Drought-affected Northland and Auckland are expected to miss out on rain from an ex-tropical cyclone which could deliver more bad weather for the West Coast and Fiordland this weekend.
Tropical Cyclone Uesi is heading towards New Zealand, and although it will lose its cyclone status and become a deep low by the time it arrives on Saturday, it could deliver some severe weather to parts of the South Island, Met Service says.
Latest models show Uesi heading towards NZ. Although it won't be Tropical Cyclone by then, severe weather is still expected, particularly for southern South Island, still recovering from recent storms. https://t.co/k44wyVOt1p ^RK pic.twitter.com/gOG8qjReLF— MetService (@MetService) February 11, 2020
Fiordland will be in the firing line first with rain and severe gales.
Here we have Uesi's expected route to NZ. The strings show each member of the latest ECMWF ensemble forecast, where the model is run up to 50 times with slightly different initial conditions to see how those small changes might affect the outcome. https://t.co/RTPA5t4MlM ^RK pic.twitter.com/s5NDB2MzzI— MetService (@MetService) February 12, 2020
Niwa says there will be an increased chance of showers and thunderstorms in several parts of the country next week if Uesi makes its presence felt.
#CycloneUesi may approach the South Island on Sunday-Monday— NIWA Weather (@NiwaWeather) February 11, 2020
Some heavy rainfall could occur in the western & lower South Island with an increased chance for showers/thunderstorms in other parts of the country throughout next week. pic.twitter.com/2g64HR8U39
Tropical cyclone Uesi has brought torrential rain today to New Caledonia's north as the storm passes to the west of the islands.
Up to 300mm of rain fell in 48 hours, flooding some roads.
On Belep, several people had to leave their homes to shelter at the town hall.
The MetService says it will be closely monitoring the situation for New Zealand over the next few days as there is uncertainty over the track Uesi will take and its intensity, however, at present it was expected to bring heavy rain and gales over the Southern Alps, the West Coast, Otago and Southland during Sunday and Monday.
Milford Sound is bracing for more bad weather to hit in the coming days.
The only road into Milford Sound was hit with landslips and flooding when a metre of rain fell in less than three days.
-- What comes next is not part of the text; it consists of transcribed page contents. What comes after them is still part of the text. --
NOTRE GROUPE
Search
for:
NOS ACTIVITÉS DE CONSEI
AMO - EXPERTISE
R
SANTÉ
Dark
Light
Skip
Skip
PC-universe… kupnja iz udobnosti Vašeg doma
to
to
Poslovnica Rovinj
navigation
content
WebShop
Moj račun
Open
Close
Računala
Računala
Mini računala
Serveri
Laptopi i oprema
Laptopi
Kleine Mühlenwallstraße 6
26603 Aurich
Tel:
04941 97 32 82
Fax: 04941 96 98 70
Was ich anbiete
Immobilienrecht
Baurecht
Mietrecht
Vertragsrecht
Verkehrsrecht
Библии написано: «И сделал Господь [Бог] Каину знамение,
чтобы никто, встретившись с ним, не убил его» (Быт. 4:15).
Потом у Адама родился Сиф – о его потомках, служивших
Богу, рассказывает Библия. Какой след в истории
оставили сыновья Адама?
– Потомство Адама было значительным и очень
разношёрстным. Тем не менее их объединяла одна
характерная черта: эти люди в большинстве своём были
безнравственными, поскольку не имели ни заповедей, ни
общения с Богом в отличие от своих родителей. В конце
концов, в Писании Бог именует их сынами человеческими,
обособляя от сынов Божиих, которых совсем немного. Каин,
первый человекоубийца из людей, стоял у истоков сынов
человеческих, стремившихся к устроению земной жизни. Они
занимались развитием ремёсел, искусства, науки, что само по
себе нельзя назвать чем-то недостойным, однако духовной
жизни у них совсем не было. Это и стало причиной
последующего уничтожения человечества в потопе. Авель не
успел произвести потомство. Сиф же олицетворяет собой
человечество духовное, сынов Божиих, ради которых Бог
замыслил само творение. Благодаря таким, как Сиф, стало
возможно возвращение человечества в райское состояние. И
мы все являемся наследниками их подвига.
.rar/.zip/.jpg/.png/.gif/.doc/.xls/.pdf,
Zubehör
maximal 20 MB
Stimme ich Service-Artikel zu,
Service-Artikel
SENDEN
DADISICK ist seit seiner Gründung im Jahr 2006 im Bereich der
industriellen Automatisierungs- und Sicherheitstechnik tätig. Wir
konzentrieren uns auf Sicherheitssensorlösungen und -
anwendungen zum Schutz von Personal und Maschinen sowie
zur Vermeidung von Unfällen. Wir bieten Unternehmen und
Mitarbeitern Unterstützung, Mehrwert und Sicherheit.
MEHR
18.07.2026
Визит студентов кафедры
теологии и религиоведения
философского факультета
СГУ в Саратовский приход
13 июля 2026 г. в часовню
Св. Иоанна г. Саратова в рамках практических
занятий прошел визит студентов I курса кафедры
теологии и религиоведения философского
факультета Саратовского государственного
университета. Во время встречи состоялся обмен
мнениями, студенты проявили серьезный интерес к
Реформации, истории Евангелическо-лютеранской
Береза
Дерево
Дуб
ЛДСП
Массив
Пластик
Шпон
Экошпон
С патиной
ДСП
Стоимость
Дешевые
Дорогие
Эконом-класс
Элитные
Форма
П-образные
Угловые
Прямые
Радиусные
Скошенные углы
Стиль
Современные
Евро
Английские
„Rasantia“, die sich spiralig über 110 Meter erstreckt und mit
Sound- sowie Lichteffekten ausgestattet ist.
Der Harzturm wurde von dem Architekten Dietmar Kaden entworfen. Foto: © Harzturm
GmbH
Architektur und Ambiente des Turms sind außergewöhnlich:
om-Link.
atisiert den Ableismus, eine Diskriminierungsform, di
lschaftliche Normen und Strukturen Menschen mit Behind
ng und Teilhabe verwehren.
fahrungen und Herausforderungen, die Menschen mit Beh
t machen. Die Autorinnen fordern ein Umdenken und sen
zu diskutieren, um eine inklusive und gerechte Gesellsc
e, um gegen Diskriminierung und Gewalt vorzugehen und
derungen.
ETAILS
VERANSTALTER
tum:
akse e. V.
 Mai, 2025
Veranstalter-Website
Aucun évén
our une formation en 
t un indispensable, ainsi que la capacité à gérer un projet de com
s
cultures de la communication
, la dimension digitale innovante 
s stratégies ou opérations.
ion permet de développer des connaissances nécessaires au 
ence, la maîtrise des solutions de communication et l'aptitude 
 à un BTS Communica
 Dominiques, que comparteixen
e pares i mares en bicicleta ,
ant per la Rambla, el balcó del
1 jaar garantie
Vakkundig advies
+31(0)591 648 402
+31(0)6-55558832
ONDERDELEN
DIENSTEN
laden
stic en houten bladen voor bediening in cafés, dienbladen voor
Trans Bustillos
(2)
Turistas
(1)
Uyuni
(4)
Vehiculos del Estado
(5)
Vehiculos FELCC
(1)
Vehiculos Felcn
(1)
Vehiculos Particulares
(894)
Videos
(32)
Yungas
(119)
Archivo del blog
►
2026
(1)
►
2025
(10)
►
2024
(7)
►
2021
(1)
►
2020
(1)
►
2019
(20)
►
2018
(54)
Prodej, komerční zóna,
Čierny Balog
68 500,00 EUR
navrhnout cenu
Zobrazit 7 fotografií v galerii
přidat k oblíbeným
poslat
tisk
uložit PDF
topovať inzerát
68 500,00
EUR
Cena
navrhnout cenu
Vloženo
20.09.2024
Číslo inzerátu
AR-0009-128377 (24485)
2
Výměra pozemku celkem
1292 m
Four-wheel drive access has been established for emergency services, but the road remains closed to all other traffic.
Business and essential service convoys are expected to start this weekend, but more rain could fall from Sunday.
Southland civil defence controller Angus McKay says the first priority is making sure residents have enough supplies as access may be cut again.
The Transport Agency's system manager Graeme Hall says the damage will require a significant rebuild over more than 12 months.
Tourism buses will be included in the convoy from next Friday.